Just spitballing here, but I’m guessing his “Skyscraper” and “Central Intelligence” director talked Johnson into taking Netflix Bitcoin for this, and DJ hustled up DC queen Gadot and Every Action Comedy’s Best Friend, Canada’s second sweetest export, Reynolds.

And if they don’t regret it, maybe The Wrestler Formerly Known as The Rock can drop all the “MCU and DC Universe” crossover talk. Because this bust pretty much stops payment on that check.

Reynolds’ Nolan Booth isn’t just a master thief, he’s an escape artist — “six for six…One more, and I get a ‘Shawshank’ jacket.”

Johnson’s profiler seems to get the drop on him almost as often as the Italian Interpol cop (Ritu Arya) who busts in on most every heist and locale they wind up in, and the movie winds up in a lot — Rome, Bali, etc.

When she packs BOTH of them off to Interpol prison in snowy Siberia, the viewer is given pause.

“Forget Guantanamo!
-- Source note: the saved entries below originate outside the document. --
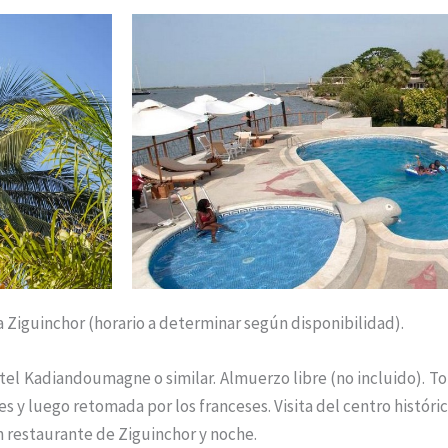
a Ziguinchor (horario a determinar según disponibilidad).
otel Kadiandoumagne o similar. Almuerzo libre (no incluido). T
 y luego retomada por los franceses. Visita del centro históri
 restaurante de Ziguinchor y noche.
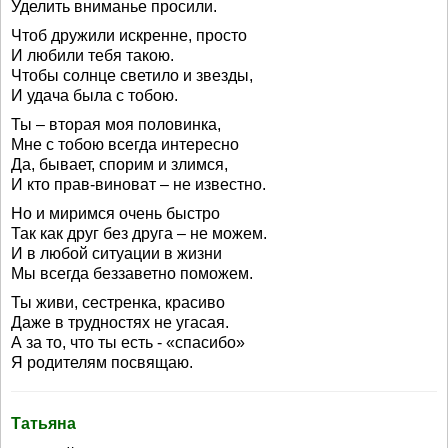
Уделить вниманье просили.
Чтоб дружили искренне, просто
И любили тебя такою.
Чтобы солнце светило и звезды,
И удача была с тобою.
Ты – вторая моя половинка,
Мне с тобою всегда интересно
Да, бывает, спорим и злимся,
И кто прав-виноват – не известно.
Но и миримся очень быстро
Так как друг без друга – не можем.
И в любой ситуации в жизни
Мы всегда беззаветно поможем.
Ты живи, сестренка, красиво
Даже в трудностях не угасая.
А за то, что ты есть - «спасибо»
Я родителям посвящаю.
Татьяна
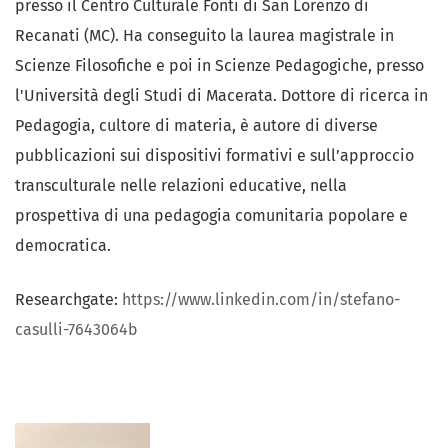
presso il Centro Culturale Fonti di San Lorenzo di
Recanati (MC). Ha conseguito la laurea magistrale in
Scienze Filosofiche e poi in Scienze Pedagogiche, presso
l'Università degli Studi di Macerata. Dottore di ricerca in
Pedagogia, cultore di materia, è autore di diverse
pubblicazioni sui dispositivi formativi e sull’approccio
transculturale nelle relazioni educative, nella
prospettiva di una pedagogia comunitaria popolare e
democratica.
Researchgate:
https://www.linkedin.com/in/stefano-
casulli-7643064b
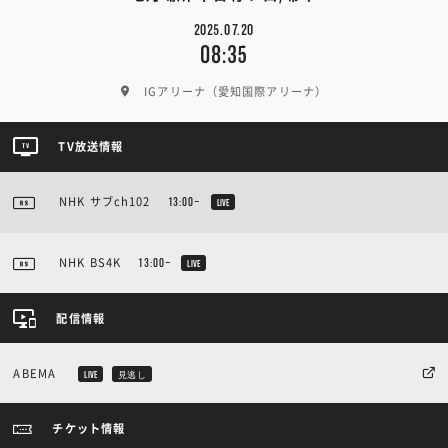
2025.07.20
08:35
IGアリーナ（愛知国際アリーナ）
TV放送情報
NHK サブch102
13:00~
LIVE
NHK BS4K
13:00~
LIVE
配信情報
ABEMA
LIVE
見逃し
チケット情報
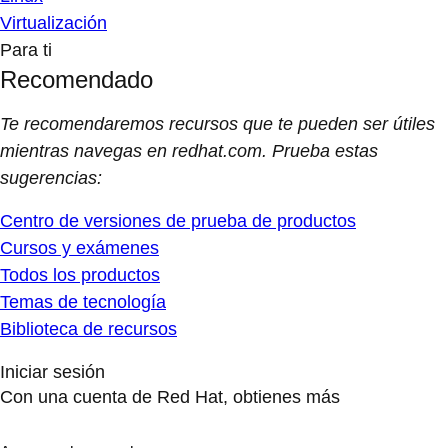
Virtualización
Para ti
Recomendado
Te recomendaremos recursos que te pueden ser útiles
mientras navegas en redhat.com. Prueba estas
sugerencias:
Centro de versiones de prueba de productos
Cursos y exámenes
Todos los productos
Temas de tecnología
Biblioteca de recursos
Iniciar sesión
Con una cuenta de Red Hat, obtienes más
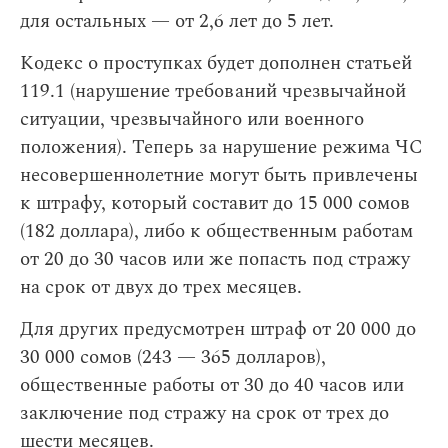
для остальных — от 2,6 лет до 5 лет.
Кодекс о проступках будет дополнен статьей
119.1 (нарушение требований чрезвычайной
ситуации, чрезвычайного или военного
положения). Теперь за нарушение режима ЧС
несовершеннолетние могут быть привлечены
к штрафу, который составит до 15 000 сомов
(182 доллара), либо к общественным работам
от 20 до 30 часов или же попасть под стражу
на срок от двух до трех месяцев.
Для других предусмотрен штраф от 20 000 до
30 000 сомов (243 — 365 долларов),
общественные работы от 30 до 40 часов или
заключение под стражу на срок от трех до
шести месяцев.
INTERPOL has RUSSIAN prisons?”

Gadot glams up the joint as the fly in the ointment, and is most impressive not in mimicking her Wonder Woman moves in “trophy room” fights. The twinkle in her eye in a few moments of sadism is some of the best acting we’ve ever seen her do. We hope it’s acting, anyway.

Johnson has evolved into a first-rate straight man and bulk-rate punchline. And Reynolds makes everything, even middling pix like “Red Notice” — the title is Interpol’s “highest” warrant, the script claims — bubbly enough to endure.

There’s no sense pummeling a popcorn picture whose greatest sins are running out of new ideas, running out of gas and running through Reynolds’ repertoire of riffs as it does.

But this is by far the worst Rawson Marshall Thurber outing to star Dwayne Johnson, and even though it’s made for Netflix (briefly in theaters as I type this), the Big Guy always with a Big Plan for What’s Next has got to be thinking maybe it’s time to change phone numbers.

Because when you hit that wall in the third act, it’s not just ginger pop Ed Sheeran staring back at you. It’s what a certain Canadian wit would call “resting failure face.”

Rating: PG-13 for violence and action, some sexual references, and strong language

Cast: Dwayne Johnson, Ryan Reynolds, Gal Gadot, Ritu Arya and Chris Diamantopoulos

Credits: Scripted and directed by Rawson Marshall Thurber. A Netflix release.